中間位・中間姿勢という考え方⑤ 主働筋・拮抗筋の考え方

ある動作をする時には、○○筋が使われる。
だからその主働筋(動作の中で中心的に働く筋肉)を強化・鍛えるというのが一般的な考え方です。

何かの動作をする時に筋肉は1つだけが働いているわけではありません。
筋肉は全身繋がっています。
協働して働いている筋肉(協働筋)もあります。

筋肉は収縮しかできません。
弛緩の動きができるのは主働筋が収縮したら、次の瞬間に主働筋に変わって収縮する筋肉(拮抗筋)のサポートがあるからです。

動作の中では拮抗筋や協働筋も主働筋と同じように重要です。
いくら主働筋のレベルを高めても拮抗筋・協働筋のレベルが低ければ、主働筋は大きな力を発揮することはできません。

主働筋と拮抗筋のバランスの大事さを知っているという人もいますが、バランスというと主働筋を鍛えたから、次に拮抗筋も鍛えるといった考え方がほとんどです。

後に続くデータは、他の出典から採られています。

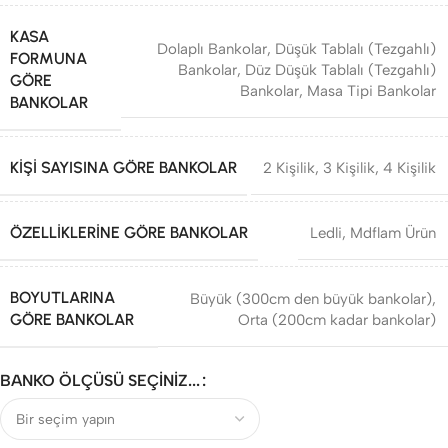
KASA
Dolaplı Bankolar
,
Düşük Tablalı (Tezgahlı)
FORMUNA
Bankolar
,
Düz Düşük Tablalı (Tezgahlı)
GÖRE
Bankolar
,
Masa Tipi Bankolar
BANKOLAR
KIŞI SAYISINA GÖRE BANKOLAR
2 Kişilik
,
3 Kişilik
,
4 Kişilik
ÖZELLIKLERINE GÖRE BANKOLAR
Ledli
,
Mdflam Ürün
BOYUTLARINA
Büyük (300cm den büyük bankolar)
,
GÖRE BANKOLAR
Orta (200cm kadar bankolar)
BANKO ÖLÇÜSÜ SEÇINIZ...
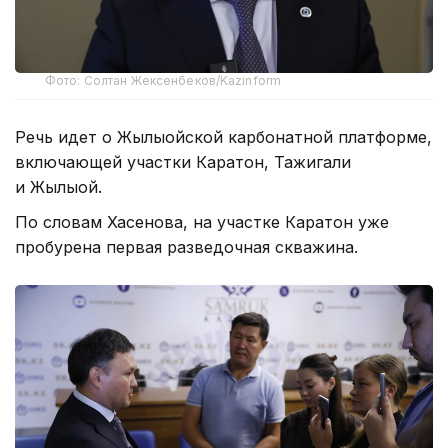
Фото: Солтан Жексенбеков/Kazinform
Речь идет о Жылыойской карбонатной платформе,
включающей участки Каратон, Тажигали
и Жылыой.
По словам Хасенова, на участке Каратон уже
пробурена первая разведочная скважина.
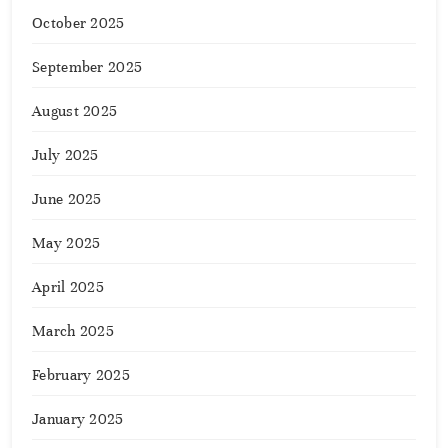
October 2025
September 2025
August 2025
July 2025
June 2025
May 2025
April 2025
March 2025
February 2025
January 2025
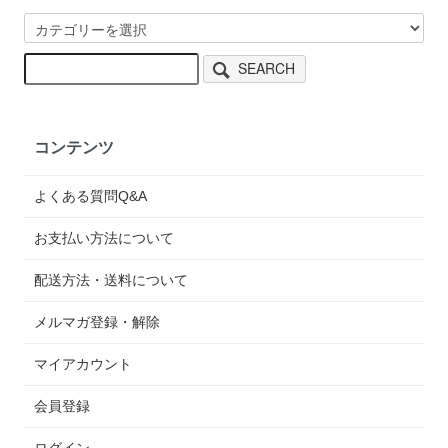
SEARCH
コンテンツ
よくある質問Q&A
お支払い方法について
配送方法・送料について
メルマガ登録・解除
マイアカウント
会員登録
ログイン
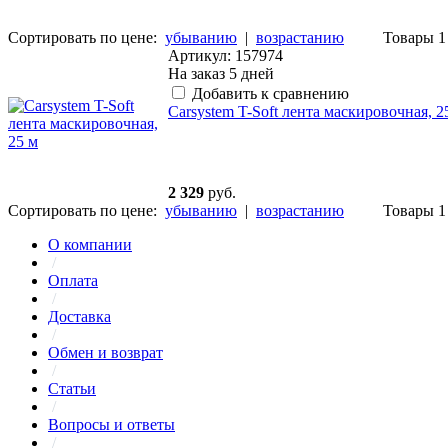
Сортировать по цене:
убыванию
|
возрастанию
Товары 1 
Артикул: 157974
На заказ
5 дней
Добавить к сравнению
Carsystem T-Soft лента маскировочная, 2
2 329
руб.
Сортировать по цене:
убыванию
|
возрастанию
Товары 1 
О компании
/
Оплата
/
Доставка
/
Обмен и возврат
/
Статьи
/
Вопросы и ответы
/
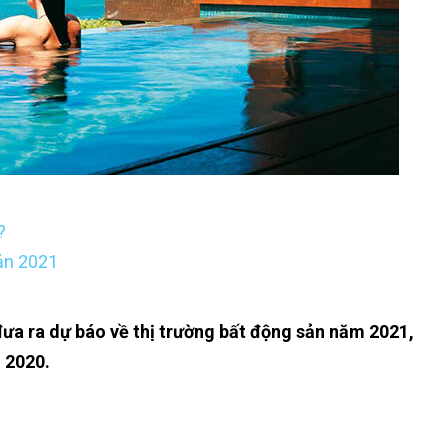
?
sản 2021
ưa ra dự báo về thị trường bất động sản năm 2021,
 2020.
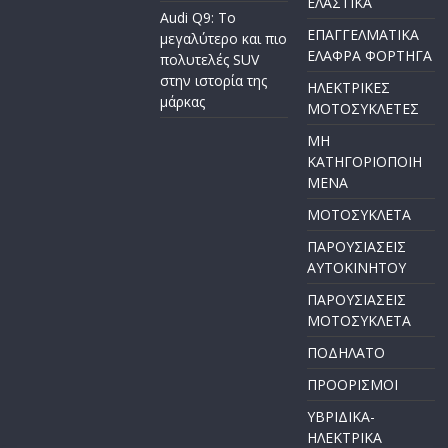
ΕΛΑΣΤΙΚΑ
Audi Q9: Το
ΕΠΑΓΓΕΛΜΑΤΙΚΑ
μεγαλύτερο και πιο
ΕΛΑΦΡΑ ΦΟΡΤΗΓΑ
πολυτελές SUV
στην ιστορία της
ΗΛΕΚΤΡΙΚΕΣ
μάρκας
ΜΟΤΟΣΥΚΛΕΤΕΣ
ΜΗ
ΚΑΤΗΓΟΡΙΟΠΟΙΗ
ΜΕΝΑ
ΜΟΤΟΣΥΚΛΕΤΑ
ΠΑΡΟΥΣΙΑΣΕΙΣ
ΑΥΤΟΚΙΝΗΤΟΥ
ΠΑΡΟΥΣΙΑΣΕΙΣ
ΜΟΤΟΣΥΚΛΕΤΑ
ΠΟΔΗΛΑΤΟ
ΠΡΟΟΡΙΣΜΟΙ
ΥΒΡΙΔΙΚΑ-
ΗΛΕΚΤΡΙΚΑ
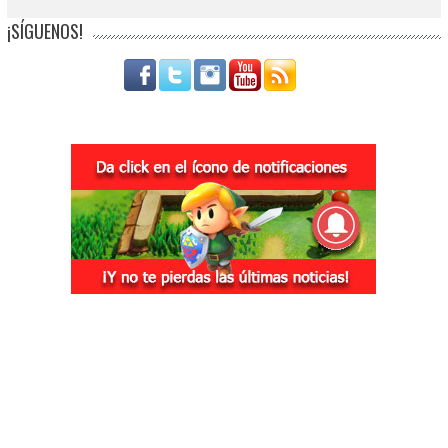
¡SÍGUENOS!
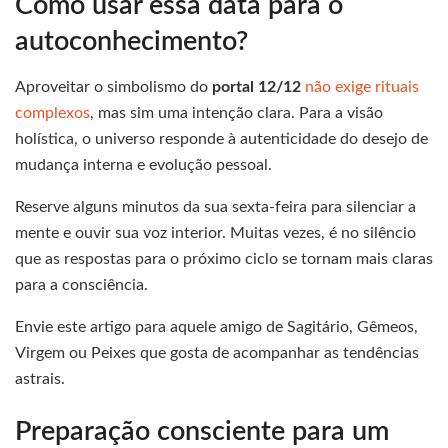
Como usar essa data para o
autoconhecimento?
Aproveitar o simbolismo do
portal 12/12
não exige rituais
complexos
, mas sim uma intenção clara. Para a visão
holística, o universo responde à autenticidade do desejo de
mudança interna e evolução pessoal.
Reserve alguns minutos da sua sexta-feira para silenciar a
mente e ouvir sua voz interior. Muitas vezes, é no silêncio
que as respostas para o próximo ciclo se tornam mais claras
para a consciência.
Envie este artigo para aquele amigo de Sagitário, Gêmeos,
Virgem ou Peixes que gosta de acompanhar as tendências
astrais.
Preparação consciente para um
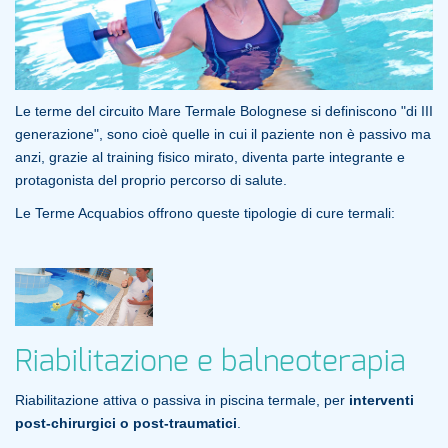
Le terme del circuito Mare Termale Bolognese si definiscono "di III
generazione", sono cioè quelle in cui il paziente non è passivo ma
anzi, grazie al training fisico mirato, diventa parte integrante e
protagonista del proprio percorso di salute.
Le Terme Acquabios offrono queste tipologie di cure termali:
Riabilitazione e balneoterapia
Riabilitazione attiva o passiva in piscina termale, per
interventi
post-chirurgici o post-traumatici
.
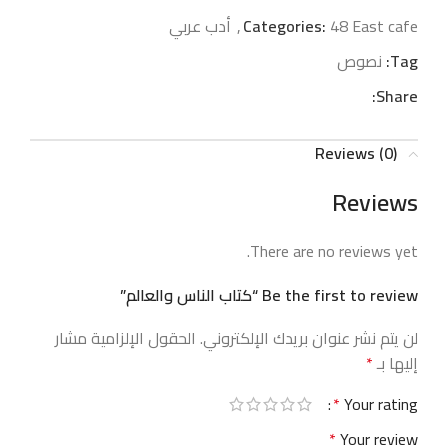
48 East cafe
Categories:
,
أدب عربي
Tag:
نصوص
Share:
Reviews (0)
Reviews
There are no reviews yet.
Be the first to review “كتاب الناس والعالم”
لن يتم نشر عنوان بريدك الإلكتروني.
الحقول الإلزامية مشار
إليها بـ
*
*
Your rating
*
Your review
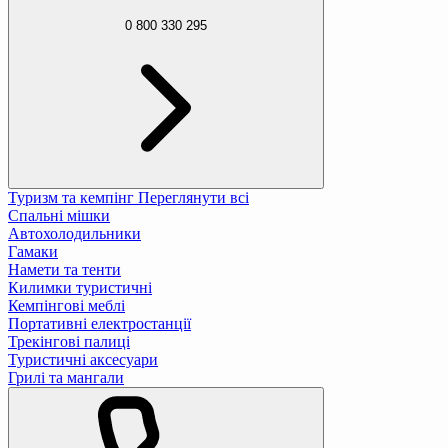
0 800 330 295
Туризм та кемпінг
Переглянути всі
Спальні мішки
Автохолодильники
Гамаки
Намети та тенти
Килимки туристичні
Кемпінгові меблі
Портативні електростанції
Трекінгові палиці
Туристичні аксесуари
Грилі та мангали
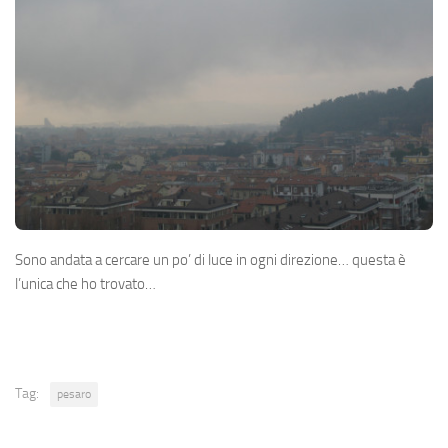
Sono andata a cercare un po’ di luce in ogni direzione… questa è
l’unica che ho trovato…
Tag:
pesaro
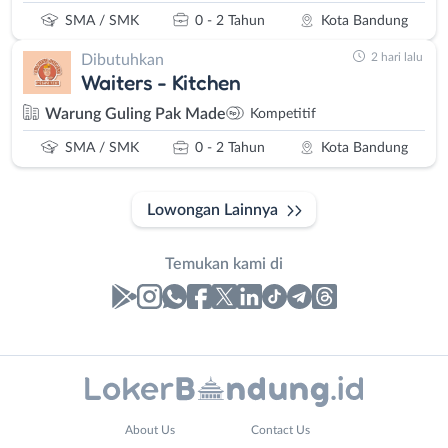
SMA / SMK
0 - 2 Tahun
Kota Bandung
2 hari lalu
Dibutuhkan
Waiters - Kitchen
Warung Guling Pak Made
Kompetitif
SMA / SMK
0 - 2 Tahun
Kota Bandung
Lowongan Lainnya
Temukan kami di
Laporan
Lowongan
Administrasi
Bandung
Email
Nama
*
About Us
Contact Us
Ahli
Barat
Lengkap
*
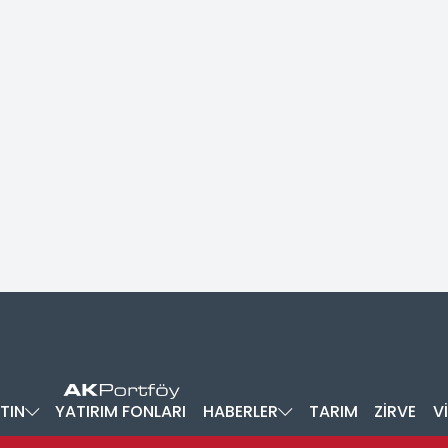
TIN
YATIRIM FONLARI
HABERLER
TARIM
ZİRVE
V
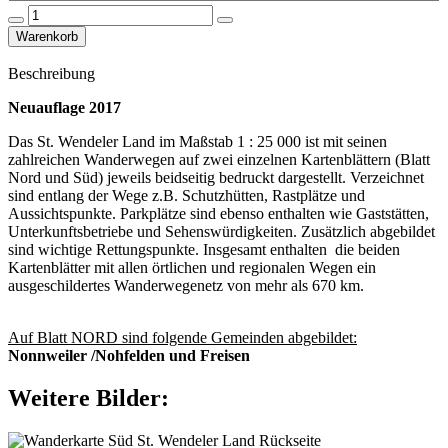
Beschreibung
Neuauflage 2017
Das St. Wendeler Land im Maßstab 1 : 25 000 ist mit seinen
zahlreichen Wanderwegen auf zwei einzelnen Kartenblättern (Blatt
Nord und Süd) jeweils beidseitig bedruckt dargestellt. Verzeichnet
sind entlang der Wege z.B. Schutzhütten, Rastplätze und
Aussichtspunkte. Parkplätze sind ebenso enthalten wie Gaststätten,
Unterkunftsbetriebe und Sehenswürdigkeiten. Zusätzlich abgebildet
sind wichtige Rettungspunkte. Insgesamt enthalten die beiden
Kartenblätter mit allen örtlichen und regionalen Wegen ein
ausgeschildertes Wanderwegenetz von mehr als 670 km.
Auf Blatt NORD sind folgende Gemeinden abgebildet:
Nonnweiler /Nohfelden und Freisen
Weitere Bilder:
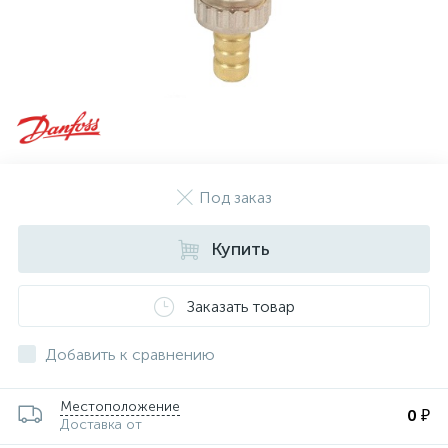
Под заказ
Купить
Заказать товар
Добавить к сравнению
Местоположение
0 ₽
Доставка от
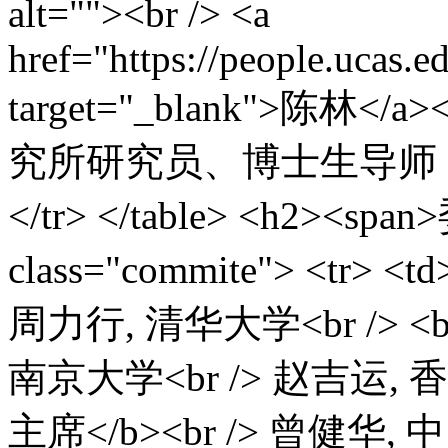
alt=""><br /> <a
href="https://people.ucas.e
target="_blank">陈林
究所研究员、博士生导师，全
</tr> </table> <h2><spa
class="commite"> <tr>
周力行, 清华大学<br /> <
南京大学<br /> 赵吉运, 
主席</b><br /> 曾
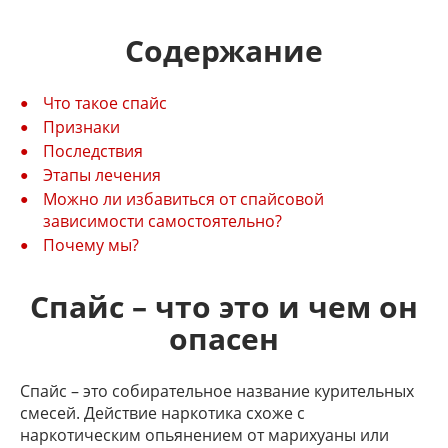
Содержание
Что такое спайс
Признаки
Последствия
Этапы лечения
Можно ли избавиться от спайсовой
зависимости самостоятельно?
Почему мы?
Спайс – что это и чем он
опасен
Спайс – это собирательное название курительных
смесей. Действие наркотика схоже с
наркотическим опьянением от марихуаны или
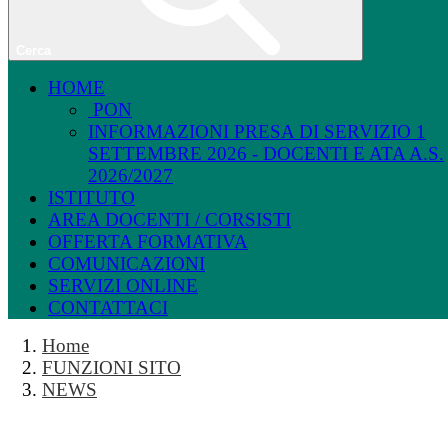
Cerca
HOME
PON
INFORMAZIONI PRESA DI SERVIZIO 1
SETTEMBRE 2026 - DOCENTI E ATA A.S.
2026/2027
ISTITUTO
AREA DOCENTI / CORSISTI
OFFERTA FORMATIVA
COMUNICAZIONI
SERVIZI ONLINE
CONTATTACI
Home
FUNZIONI SITO
NEWS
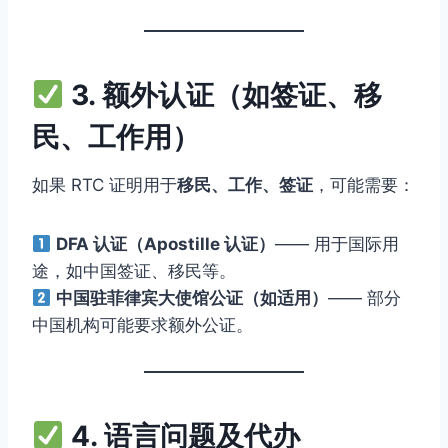
3. 额外认证（如签证、移
民、工作用）
如果 RTC 证明用于
移民、工作、签证
，可能需要：
DFA 认证（Apostille 认证）
—— 用于国际用
途，如中国签证、移民等。
中国驻菲律宾大使馆公证（如适用）
—— 部分
中国机构可能要求额外公证。
4. 语言问题及代办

曲げる動作をする筋肉・伸ばす動作をする筋肉と別々に鍛えても連動した動作にはなりません。
ロボットのようなカクカクした動きになってしまいます。
一般的な主働筋・拮抗筋を鍛えるトレーニングはヒトとしての自然なからだではなく、ロボットのパーツ作りをしていると言うこともできます。

主働筋・拮抗筋・協働筋は同等に働いていると考えれば、バランスを取るために個別にやる必要もありません。
全てを一緒に使う種目をやればいいのです。
極端に言えば、たった1種目で目的は達成できます。

繋がっているはずの筋肉が同時に協働で働いていないことがからだのバランスを崩すことになります。
それが首・肩・腰・膝などの痛みや不調、姿勢の崩れ(捻じれ・傾き)を招く原因になります。

どこか一部だけを使った楽(手抜き)をすることは、結局のところ、からだのバランスを崩す・崩壊させることになってしまうということです。

全身の筋肉を使うことは、1つの動作をするにも力やエネルギーも分散されるので楽に行えます。(効率的)

特別な目的がなければ、からだづくりのために運動・エクササイズをするのであれば、重量物を持ったり・担いだり、マシンを使う時にどれだけ重いものでやるかということではなく、いかに全身を均等に使うかを考えることです。

アスリートでない一般人は、最低限、地球の重力に抗して楽に立てる・動ける・移動できるからだがあれば日常生活を快適に送れるはずです。
大きなからだをつくるのではなく、扱いやすいからだを作ることが大事ということです。